A terrific time! If he did not mistake, Leila Lynch had always had a terrific time. And he smiled, seeing again the stoep of an old Dutch house at High Constantia, and a woman sitting there under the white flowers of a sweet-scented creeper—a pretty woman, with eyes which could put a spell on you, a woman he would have got entangled with if he had not cut and run for it! Ten years ago, and here she was again, refreshing him out of the past. He sniffed the fragrance of the little letter. How everybody always managed to work into a letter what they were doing in the war! If he answered her he would be sure to say: “Since I got lamed, I've been at the War Office, working on remounts, and a dull job it is!” Leila Lynch! Women didn't get younger, and he suspected her of being older than himself. But he remembered agreeably her white shoulders and that turn of her neck when she looked at you with those big grey eyes of hers. Only a five-day acquaintanceship, but they had crowded much into it as one did in a strange land. The episode had been a green and dangerous spot, like one of those bright mossy bits of bog when you were snipe-shooting, to set foot on which was to let you down up to the neck, at least. Well, there was none of that danger now, for her husband was dead-poor chap! It would be nice, in these dismal days, when nobody spent any time whatever except in the service of the country, to improve his powers of service by a few hours' recreation in her society. 'What humbugs we are!' he thought: 'To read the newspapers and the speeches you'd believe everybody thought of nothing but how to get killed for the sake of the future. Drunk on verbiage! What heads and mouths we shall all have when we wake up some fine morning with Peace shining in at the window!
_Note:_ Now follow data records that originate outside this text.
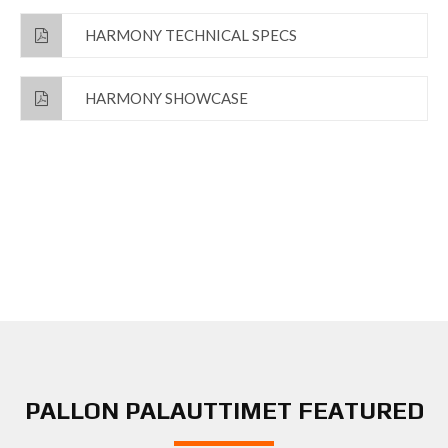
HARMONY TECHNICAL SPECS
HARMONY SHOWCASE
PALLON PALAUTTIMET FEATURED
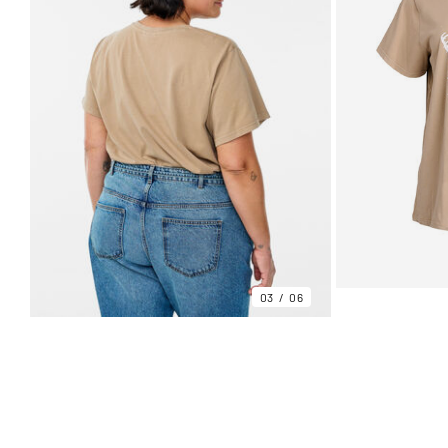
03
06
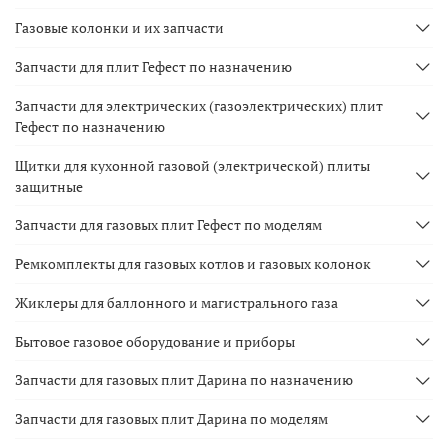
Газовые колонки и их запчасти
Запчасти для плит Гефест по назначению
Запчасти для электрических (газоэлектрических) плит
Гефест по назначению
Щитки для кухонной газовой (электрической) плиты
защитные
Запчасти для газовых плит Гефест по моделям
Ремкомплекты для газовых котлов и газовых колонок
Жиклеры для баллонного и магистрального газа
Бытовое газовое оборудование и приборы
Запчасти для газовых плит Дарина по назначению
Запчасти для газовых плит Дарина по моделям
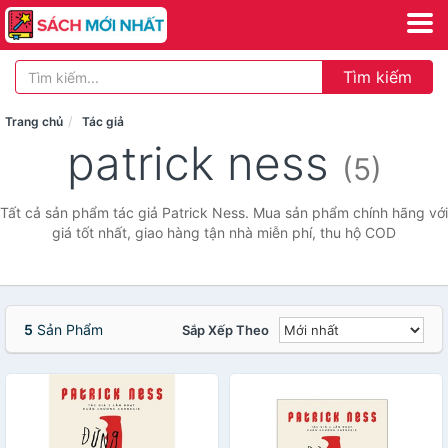
Tìm kiếm
Trang chủ
Tác giả
patrick ness
(5)
Tất cả sản phẩm tác giả Patrick Ness. Mua sản phẩm chính hãng với
giá tốt nhất, giao hàng tận nhà miễn phí, thu hộ COD
5
Sản Phẩm
Sắp Xếp Theo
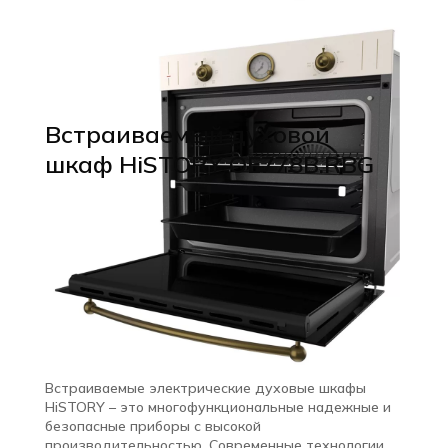
Встраиваемый духовой
шкаф HiSTORY OE778B.RBG
Встраиваемые электрические духовые шкафы
HiSTORY – это многофункциональные надежные и
безопасные приборы с высокой
производительностью. Современные технологии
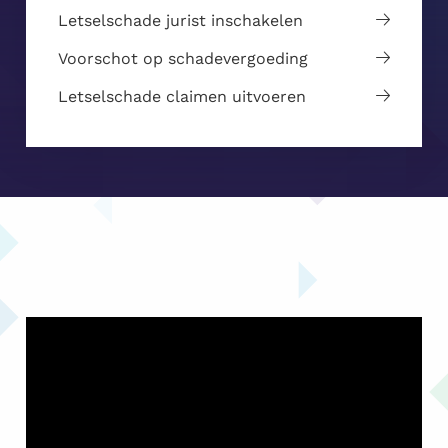
Letselschade jurist inschakelen
Voorschot op schadevergoeding
Letselschade claimen uitvoeren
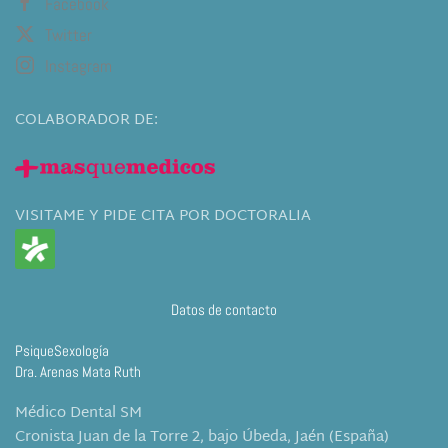
Facebook
Twitter
Instagram
COLABORADOR DE:
VISITAME Y PIDE CITA POR DOCTORALIA
Datos de contacto
PsiqueSexología
Dra. Arenas Mata Ruth
Médico Dental SM
Cronista Juan de la Torre 2, bajo Úbeda, Jaén (España)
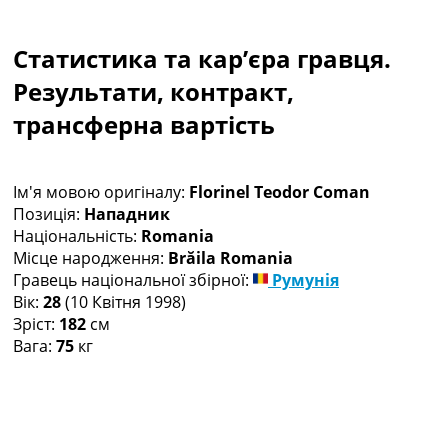
Колективний прогноз
Турніри
Статистика та кар’єра гравця.
Чемпіонат Світу
Україна. Прем’єр-Ліга
Результати, контракт,
Україна. Перша Ліга
трансферна вартість
Ліга Чемпіонів
Англія. Прем’єр-Ліга
Іспанія. Ла Ліга
Ім'я мовою оригіналу:
Florinel Teodor Coman
Ще Турніри >>>
Позиція:
Нападник
Таблиці
Національність:
Romania
Чемпіонат Світу. Турнирні таблиці
Місце народження:
Brăila Romania
Таблиця УПЛ
Гравець національної збірної:
Румунія
Перша Ліга
Вік:
28
(10 Квітня 1998)
Таблиця АПЛ
Зріст:
182
см
Таблиця Ла Ліги
Вага:
75
кг
Таблиця Ліги Чемпіонів
Всі таблиці >>>
Рейтинги
Рейтинг країн УЄФА
Рейтинг клубів УЄФА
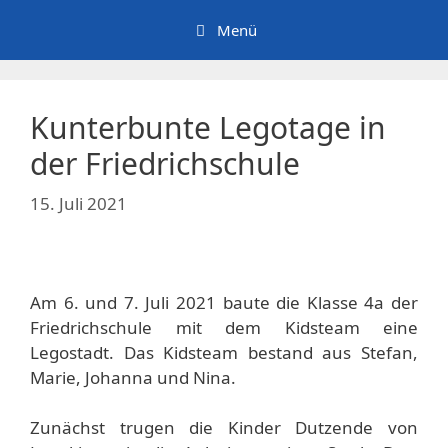
Zum
Menü
Inhalt
springen
Kunterbunte Legotage in
der Friedrichschule
15. Juli 2021
Am 6. und 7. Juli 2021 baute die Klasse 4a der
Friedrichschule mit dem Kidsteam eine
Legostadt.
Das Kidsteam bestand aus Stefan,
Marie, Johanna und Nina.
Zunächst trugen die Kinder Dutzende von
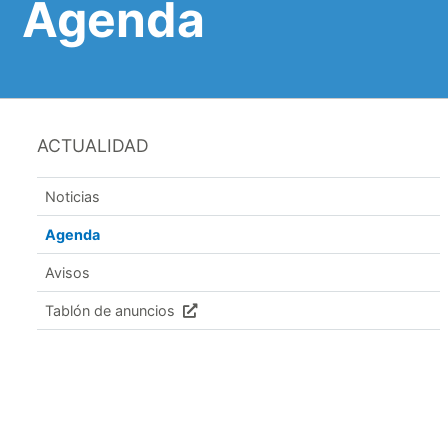
Agenda
ACTUALIDAD
Noticias
Agenda
Avisos
Tablón de anuncios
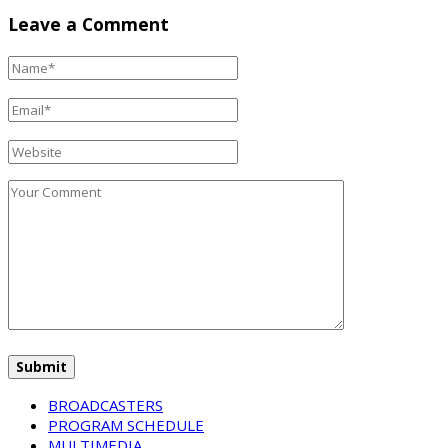
Leave a Comment
BROADCASTERS
PROGRAM SCHEDULE
MULTIMEDIA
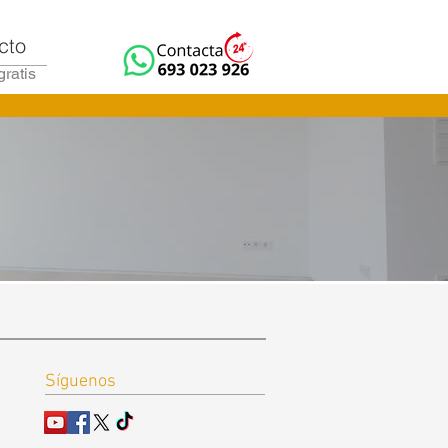
cto
gratis
Síguenos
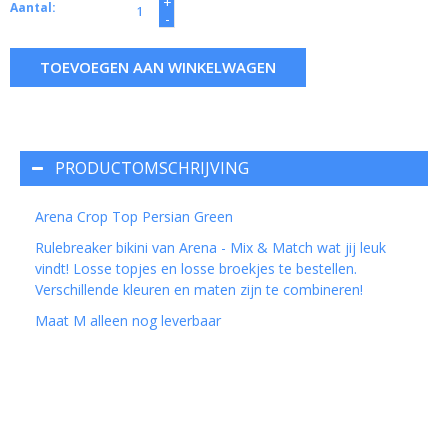
+
Aantal:
-
TOEVOEGEN AAN WINKELWAGEN
PRODUCTOMSCHRIJVING
Arena Crop Top Persian Green
Rulebreaker bikini van Arena - Mix & Match wat jij leuk
vindt! Losse topjes en losse broekjes te bestellen.
Verschillende kleuren en maten zijn te combineren!
Maat M alleen nog leverbaar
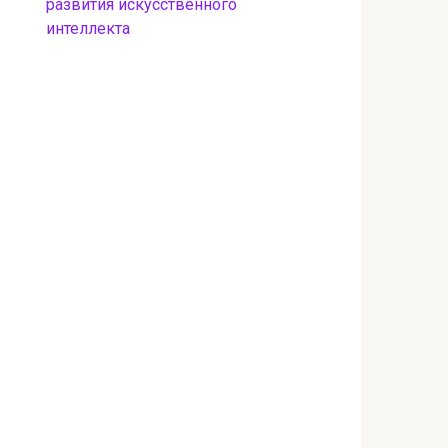
развития искусственного
интеллекта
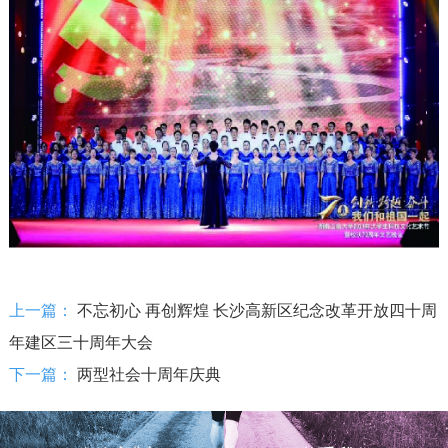
上一篇：
不忘初心 再创辉煌 长沙高新区纪念改革开放四十周
年建区三十周年大会
下一篇：
两型社会十周年庆典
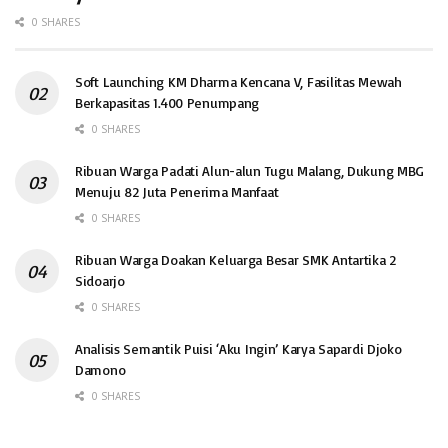
0 SHARES
Soft Launching KM Dharma Kencana V, Fasilitas Mewah
Berkapasitas 1.400 Penumpang
0 SHARES
Ribuan Warga Padati Alun-alun Tugu Malang, Dukung MBG
Menuju 82 Juta Penerima Manfaat
0 SHARES
Ribuan Warga Doakan Keluarga Besar SMK Antartika 2
Sidoarjo
0 SHARES
Analisis Semantik Puisi ‘Aku Ingin’ Karya Sapardi Djoko
Damono
0 SHARES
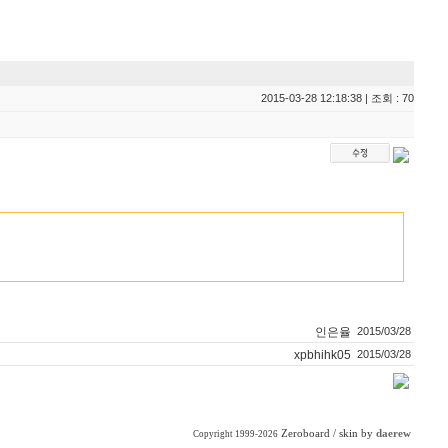
2015-03-28 12:18:38 | 조회 : 70
인은율
2015/03/28
xpbhihk05
2015/03/28
Zeroboard
/ skin by
daerew
Copyright 1999-2026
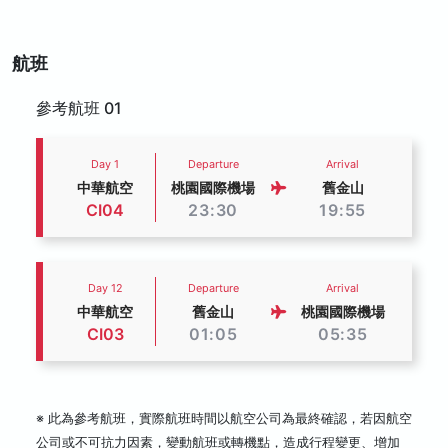
航班
參考航班 01
Day 1
Departure
Arrival
中華航空
桃園國際機場
舊金山
CI04
23:30
19:55
Day 12
Departure
Arrival
中華航空
舊金山
桃園國際機場
CI03
01:05
05:35
※ 此為參考航班，實際航班時間以航空公司為最終確認，若因航空
公司或不可抗力因素，變動航班或轉機點，造成行程變更、增加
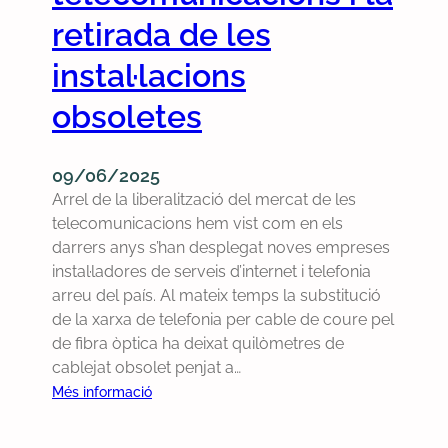
b
e
l
t
retirada de les
l
l
s
d
e
s
c
instal·lacions
e
j
C
a
l
a
o
obsoletes
b
a
t
m
l
f
t
e
e
r
e
l
09/06/2025
s
e
l
l
Arrel de la liberalització del mercat de les
t
q
e
a
telecomunicacions hem vist com en els
e
ü
f
s
darrers anys s’han desplegat noves empreses
l
è
ò
s
instal·ladores de serveis d’internet i telefonia
e
n
n
o
arreu del país. Al mateix temps la substitució
f
c
i
s
de la xarxa de telefonia per cable de coure pel
ò
i
c
de fibra òptica ha deixat quilòmetres de
n
a
o
cablejat obsolet penjat a…
i
d
b
:
Més informació
c
e
s
M
s
l
o
o
o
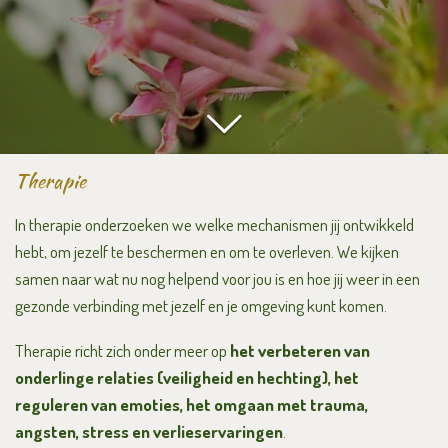
Therapie
In therapie onderzoeken we welke mechanismen jij ontwikkeld
hebt, om jezelf te beschermen en om te overleven. We kijken
samen naar wat nu nog helpend voor jou is en hoe jij weer in een
gezonde verbinding met jezelf en je omgeving kunt komen.
Therapie richt zich onder meer op
het verbeteren van
onderlinge relaties (veiligheid en hechting), het
reguleren van emoties, het omgaan met trauma,
angsten, stress en verlieservaringen
.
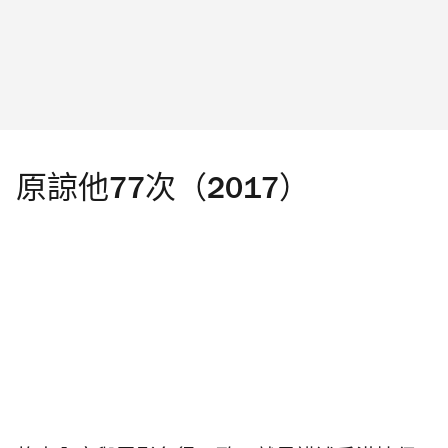
原諒他77次（2017）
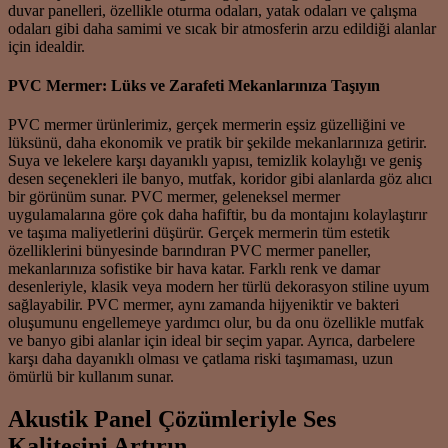
duvar panelleri, özellikle oturma odaları, yatak odaları ve çalışma
odaları gibi daha samimi ve sıcak bir atmosferin arzu edildiği alanlar
için idealdir.
PVC Mermer: Lüks ve Zarafeti Mekanlarınıza Taşıyın
PVC mermer ürünlerimiz, gerçek mermerin eşsiz güzelliğini ve
lüksünü, daha ekonomik ve pratik bir şekilde mekanlarınıza getirir.
Suya ve lekelere karşı dayanıklı yapısı, temizlik kolaylığı ve geniş
desen seçenekleri ile banyo, mutfak, koridor gibi alanlarda göz alıcı
bir görünüm sunar. PVC mermer, geleneksel mermer
uygulamalarına göre çok daha hafiftir, bu da montajını kolaylaştırır
ve taşıma maliyetlerini düşürür. Gerçek mermerin tüm estetik
özelliklerini bünyesinde barındıran PVC mermer paneller,
mekanlarınıza sofistike bir hava katar. Farklı renk ve damar
desenleriyle, klasik veya modern her türlü dekorasyon stiline uyum
sağlayabilir. PVC mermer, aynı zamanda hijyeniktir ve bakteri
oluşumunu engellemeye yardımcı olur, bu da onu özellikle mutfak
ve banyo gibi alanlar için ideal bir seçim yapar. Ayrıca, darbelere
karşı daha dayanıklı olması ve çatlama riski taşımaması, uzun
ömürlü bir kullanım sunar.
Akustik Panel Çözümleriyle Ses
Kalitesini Artırın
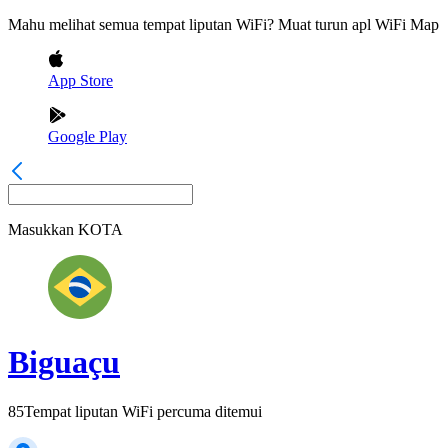
Mahu melihat semua tempat liputan WiFi? Muat turun apl WiFi Map
App Store
Google Play
Masukkan
KOTA
Biguaçu
85
Tempat liputan WiFi percuma ditemui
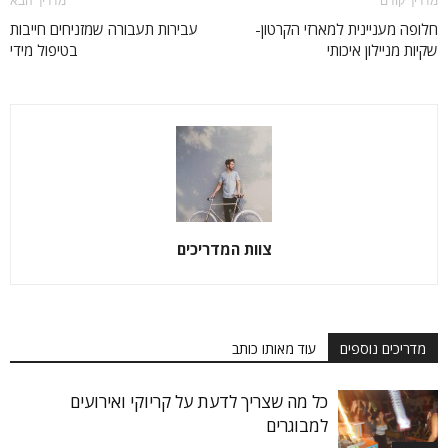
מדריך קודם
מדריך הבא
חלופה מעניינית למארזי הקרטון-
עבירות תעבורה שמזניחים חייבות
שקיות מניילון איכותי
בטיפול מידי
צוות המדריכים
מדריכים נוספים
עוד מאותו כותב
כל מה שצריך לדעת על קריוקי ואירועים
למבוגרים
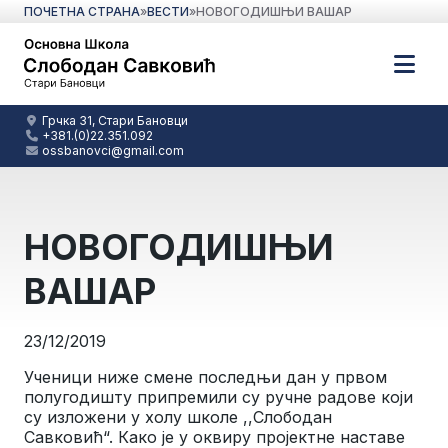
ПОЧЕТНА СТРАНА
»
ВЕСТИ
»
НОВОГОДИШЊИ ВАШАР
Грчка 31, Стари Бановци
+381.(0)22.351.092
ossbanovci@gmail.com
НОВОГОДИШЊИ
ВАШАР
23/12/2019
Ученици ниже смене последњи дан у првом
полугодишту припремили су ручне радове који
су изложени у холу школе ,,Слободан
Савковић“. Како је у оквиру пројектне наставе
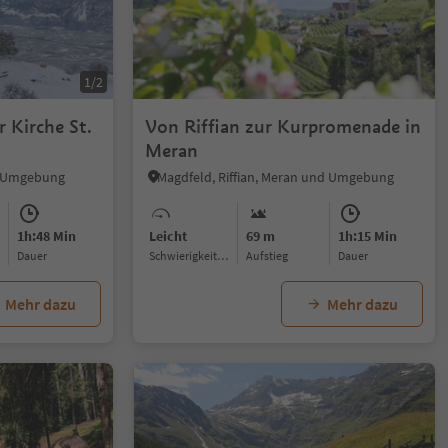
1/2
 Kirche St.
Von Riffian zur Kurpromenade in
Meran
nd Umgebung
Magdfeld, Riffian, Meran und Umgebung
1h:48 Min
Leicht
69 m
1h:15 Min
Dauer
Schwierigkeitsgrad
Aufstieg
Dauer
Mehr dazu
Mehr dazu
Ah! If only we could; and enjoy ourselves again!' And he gazed at the moon. She was dipping already, reeling away into the dawn. Water carts and street sweepers had come out into the glimmer; sparrows twittered in the eaves. The city was raising a strange unknown face to the grey light, shuttered and deserted as Babylon. Jimmy Fort tapped out his pipe, sighed, and got into bed.

2

Coming off duty at that very moment, Leila Lynch decided to have her hour's walk before she went home. She was in charge of two wards, and as a rule took the day watches; but some slight upset had given her this extra spell. She was, therefore, at her worst, or perhaps at her best, after eighteen hours in hospital. Her cheeks were pale, and about her eyes were little lines, normally in hiding. There was in this face a puzzling blend of the soft and hard, for the eyes, the rather full lips, and pale cheeks, were naturally soft; but they were hardened by the self-containment which grows on women who have to face life for themselves, and, conscious of beauty, intend to keep it, in spite of age. Her figure was contradictory, also; its soft modelling a little too rigidified by stays. In this desert of the dawn she let her long blue overcoat flap loose, and swung her hat on a finger, so that her light-brown, touched-up hair took the morning breeze with fluffy freedom. Though she could not see herself, she appreciated her appearance, swaying along like that, past lonely trees and houses. A pity there was no one to see her in that round of Regent's Park, which took her the best part of an hour, walking in meditation, enjoying the colour coming back into the world, as if especially for her.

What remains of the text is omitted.